- **TASK OBJECTIVE**
Going through the lines below, tally those that include "will", and give only the number.

- **LISTED RECORDS**
--------
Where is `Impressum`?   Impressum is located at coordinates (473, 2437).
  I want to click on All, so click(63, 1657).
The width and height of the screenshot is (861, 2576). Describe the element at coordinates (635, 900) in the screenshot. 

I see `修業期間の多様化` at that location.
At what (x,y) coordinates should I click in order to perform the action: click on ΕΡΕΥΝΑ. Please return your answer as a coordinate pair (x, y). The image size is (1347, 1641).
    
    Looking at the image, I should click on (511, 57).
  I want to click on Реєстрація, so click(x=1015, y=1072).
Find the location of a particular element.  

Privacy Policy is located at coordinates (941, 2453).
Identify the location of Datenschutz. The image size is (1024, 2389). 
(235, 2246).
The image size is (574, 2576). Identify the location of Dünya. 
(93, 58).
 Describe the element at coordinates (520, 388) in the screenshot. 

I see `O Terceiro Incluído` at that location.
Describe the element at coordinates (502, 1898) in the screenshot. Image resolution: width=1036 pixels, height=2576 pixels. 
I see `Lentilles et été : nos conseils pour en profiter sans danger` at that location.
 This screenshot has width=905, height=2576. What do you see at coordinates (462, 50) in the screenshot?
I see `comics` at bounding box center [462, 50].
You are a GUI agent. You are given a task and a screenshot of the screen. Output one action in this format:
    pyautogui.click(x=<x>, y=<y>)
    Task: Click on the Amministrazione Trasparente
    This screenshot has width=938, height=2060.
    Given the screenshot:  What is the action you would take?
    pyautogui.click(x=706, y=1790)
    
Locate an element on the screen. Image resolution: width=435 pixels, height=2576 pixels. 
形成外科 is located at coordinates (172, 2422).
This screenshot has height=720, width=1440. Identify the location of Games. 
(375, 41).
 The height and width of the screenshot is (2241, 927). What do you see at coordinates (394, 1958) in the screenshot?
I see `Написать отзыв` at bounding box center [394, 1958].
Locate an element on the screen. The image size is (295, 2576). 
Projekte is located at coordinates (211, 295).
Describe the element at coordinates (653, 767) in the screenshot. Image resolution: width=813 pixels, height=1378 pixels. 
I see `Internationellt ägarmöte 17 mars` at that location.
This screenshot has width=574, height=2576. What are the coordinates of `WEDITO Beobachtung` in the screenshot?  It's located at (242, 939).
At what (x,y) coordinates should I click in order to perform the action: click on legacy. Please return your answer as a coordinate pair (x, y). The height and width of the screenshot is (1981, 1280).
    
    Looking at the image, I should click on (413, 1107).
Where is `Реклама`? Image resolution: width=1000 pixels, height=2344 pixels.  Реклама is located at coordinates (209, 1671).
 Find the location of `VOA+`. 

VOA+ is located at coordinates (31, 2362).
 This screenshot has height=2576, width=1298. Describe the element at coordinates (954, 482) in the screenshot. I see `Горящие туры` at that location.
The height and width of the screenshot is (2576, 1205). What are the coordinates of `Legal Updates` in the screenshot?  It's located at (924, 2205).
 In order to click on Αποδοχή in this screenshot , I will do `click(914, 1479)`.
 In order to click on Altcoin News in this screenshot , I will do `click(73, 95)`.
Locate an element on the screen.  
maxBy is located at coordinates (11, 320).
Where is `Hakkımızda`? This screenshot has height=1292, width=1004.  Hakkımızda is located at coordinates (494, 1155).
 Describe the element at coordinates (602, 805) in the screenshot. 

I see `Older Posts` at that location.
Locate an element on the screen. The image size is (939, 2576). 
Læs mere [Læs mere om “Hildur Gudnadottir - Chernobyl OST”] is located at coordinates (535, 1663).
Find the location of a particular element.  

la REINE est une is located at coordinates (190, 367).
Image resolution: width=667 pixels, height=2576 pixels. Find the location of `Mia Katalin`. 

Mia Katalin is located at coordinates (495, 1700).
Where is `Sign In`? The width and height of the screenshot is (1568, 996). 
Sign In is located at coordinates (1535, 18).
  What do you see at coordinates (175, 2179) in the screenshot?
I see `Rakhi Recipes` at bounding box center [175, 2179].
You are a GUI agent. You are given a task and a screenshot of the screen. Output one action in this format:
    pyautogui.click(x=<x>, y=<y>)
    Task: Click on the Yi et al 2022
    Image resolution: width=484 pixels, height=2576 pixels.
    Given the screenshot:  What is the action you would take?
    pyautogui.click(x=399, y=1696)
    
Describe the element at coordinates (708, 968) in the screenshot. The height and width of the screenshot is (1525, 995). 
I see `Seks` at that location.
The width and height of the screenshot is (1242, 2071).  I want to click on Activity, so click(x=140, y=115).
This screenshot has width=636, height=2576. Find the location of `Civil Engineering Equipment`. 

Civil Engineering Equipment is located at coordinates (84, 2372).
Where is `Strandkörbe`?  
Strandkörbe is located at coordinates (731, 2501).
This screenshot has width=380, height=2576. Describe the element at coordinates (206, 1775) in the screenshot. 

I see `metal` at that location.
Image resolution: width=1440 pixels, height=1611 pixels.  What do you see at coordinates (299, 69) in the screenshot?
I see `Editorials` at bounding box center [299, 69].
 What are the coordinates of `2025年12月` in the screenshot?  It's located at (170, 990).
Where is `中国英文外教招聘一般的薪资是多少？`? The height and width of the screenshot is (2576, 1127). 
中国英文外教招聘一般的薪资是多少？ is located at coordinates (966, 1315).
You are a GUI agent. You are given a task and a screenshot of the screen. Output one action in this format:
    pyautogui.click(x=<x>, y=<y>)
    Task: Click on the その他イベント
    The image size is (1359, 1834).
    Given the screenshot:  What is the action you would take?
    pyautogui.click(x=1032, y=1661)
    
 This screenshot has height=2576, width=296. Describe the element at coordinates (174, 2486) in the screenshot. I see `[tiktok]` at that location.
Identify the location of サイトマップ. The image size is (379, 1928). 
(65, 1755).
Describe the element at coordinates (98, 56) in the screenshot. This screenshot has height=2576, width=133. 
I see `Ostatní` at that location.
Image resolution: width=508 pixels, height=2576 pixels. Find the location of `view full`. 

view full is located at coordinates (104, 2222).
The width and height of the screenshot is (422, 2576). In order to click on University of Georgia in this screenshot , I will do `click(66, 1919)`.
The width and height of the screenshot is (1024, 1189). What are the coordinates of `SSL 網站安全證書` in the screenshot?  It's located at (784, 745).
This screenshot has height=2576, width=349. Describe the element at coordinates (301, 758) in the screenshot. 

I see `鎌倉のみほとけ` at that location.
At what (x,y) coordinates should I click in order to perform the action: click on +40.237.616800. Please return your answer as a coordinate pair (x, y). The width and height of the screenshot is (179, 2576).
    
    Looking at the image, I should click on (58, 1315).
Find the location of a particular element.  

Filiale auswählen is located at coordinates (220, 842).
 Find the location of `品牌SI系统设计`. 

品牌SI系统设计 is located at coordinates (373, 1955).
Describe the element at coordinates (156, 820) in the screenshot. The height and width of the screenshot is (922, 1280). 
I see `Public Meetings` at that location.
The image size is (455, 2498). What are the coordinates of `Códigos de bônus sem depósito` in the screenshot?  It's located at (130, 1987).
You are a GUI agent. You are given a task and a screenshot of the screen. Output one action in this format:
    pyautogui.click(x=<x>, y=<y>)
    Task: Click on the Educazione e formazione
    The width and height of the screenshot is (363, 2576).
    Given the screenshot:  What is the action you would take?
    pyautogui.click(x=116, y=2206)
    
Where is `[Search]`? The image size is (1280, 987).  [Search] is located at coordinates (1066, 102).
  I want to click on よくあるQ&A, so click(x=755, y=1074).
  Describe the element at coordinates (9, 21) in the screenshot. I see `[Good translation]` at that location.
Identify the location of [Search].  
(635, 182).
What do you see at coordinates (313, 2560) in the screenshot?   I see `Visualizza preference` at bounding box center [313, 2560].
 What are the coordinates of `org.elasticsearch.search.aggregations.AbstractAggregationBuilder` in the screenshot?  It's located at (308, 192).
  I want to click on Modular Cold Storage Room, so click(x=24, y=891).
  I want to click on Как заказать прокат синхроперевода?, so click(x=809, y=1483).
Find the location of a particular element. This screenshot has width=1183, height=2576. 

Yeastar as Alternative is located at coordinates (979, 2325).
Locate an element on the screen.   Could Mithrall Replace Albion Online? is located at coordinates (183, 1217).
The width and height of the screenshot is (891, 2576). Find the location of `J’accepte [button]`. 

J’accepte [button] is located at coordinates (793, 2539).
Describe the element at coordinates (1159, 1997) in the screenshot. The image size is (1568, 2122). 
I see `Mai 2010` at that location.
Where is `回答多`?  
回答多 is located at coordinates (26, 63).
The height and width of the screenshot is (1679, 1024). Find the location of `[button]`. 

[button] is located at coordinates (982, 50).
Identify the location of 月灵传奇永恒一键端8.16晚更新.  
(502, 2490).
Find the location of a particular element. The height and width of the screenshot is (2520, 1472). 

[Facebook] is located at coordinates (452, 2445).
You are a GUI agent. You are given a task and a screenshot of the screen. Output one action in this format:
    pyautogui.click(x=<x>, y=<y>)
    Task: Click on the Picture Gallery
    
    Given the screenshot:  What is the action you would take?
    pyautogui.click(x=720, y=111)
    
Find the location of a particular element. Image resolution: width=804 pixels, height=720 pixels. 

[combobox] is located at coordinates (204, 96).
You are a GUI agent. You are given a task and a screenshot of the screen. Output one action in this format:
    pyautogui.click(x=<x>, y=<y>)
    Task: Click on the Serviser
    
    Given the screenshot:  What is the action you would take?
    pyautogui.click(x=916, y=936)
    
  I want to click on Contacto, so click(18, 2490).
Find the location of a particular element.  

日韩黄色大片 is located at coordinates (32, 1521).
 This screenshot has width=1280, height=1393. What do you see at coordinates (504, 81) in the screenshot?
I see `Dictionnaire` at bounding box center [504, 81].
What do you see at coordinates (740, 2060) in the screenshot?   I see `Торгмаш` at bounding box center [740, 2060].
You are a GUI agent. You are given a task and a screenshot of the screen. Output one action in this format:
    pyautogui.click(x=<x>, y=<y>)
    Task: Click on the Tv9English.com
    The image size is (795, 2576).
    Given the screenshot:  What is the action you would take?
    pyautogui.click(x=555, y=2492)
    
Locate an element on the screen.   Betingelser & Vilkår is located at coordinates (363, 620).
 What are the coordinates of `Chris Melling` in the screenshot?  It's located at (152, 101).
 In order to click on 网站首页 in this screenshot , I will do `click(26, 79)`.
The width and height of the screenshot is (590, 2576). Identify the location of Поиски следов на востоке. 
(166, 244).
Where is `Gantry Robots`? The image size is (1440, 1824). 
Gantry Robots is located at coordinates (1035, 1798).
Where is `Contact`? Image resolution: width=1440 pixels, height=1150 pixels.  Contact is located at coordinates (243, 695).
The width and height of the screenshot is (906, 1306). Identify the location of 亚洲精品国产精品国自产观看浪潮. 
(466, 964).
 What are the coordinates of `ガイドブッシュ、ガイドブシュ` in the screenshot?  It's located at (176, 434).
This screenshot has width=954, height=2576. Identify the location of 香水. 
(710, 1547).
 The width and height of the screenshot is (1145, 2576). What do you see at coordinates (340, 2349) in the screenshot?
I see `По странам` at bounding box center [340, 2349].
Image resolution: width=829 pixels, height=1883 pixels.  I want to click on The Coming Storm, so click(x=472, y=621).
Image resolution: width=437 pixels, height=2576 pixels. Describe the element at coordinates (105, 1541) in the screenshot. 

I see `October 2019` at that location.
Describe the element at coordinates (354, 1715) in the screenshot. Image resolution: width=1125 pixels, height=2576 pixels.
--------
- **RESPONSE**
4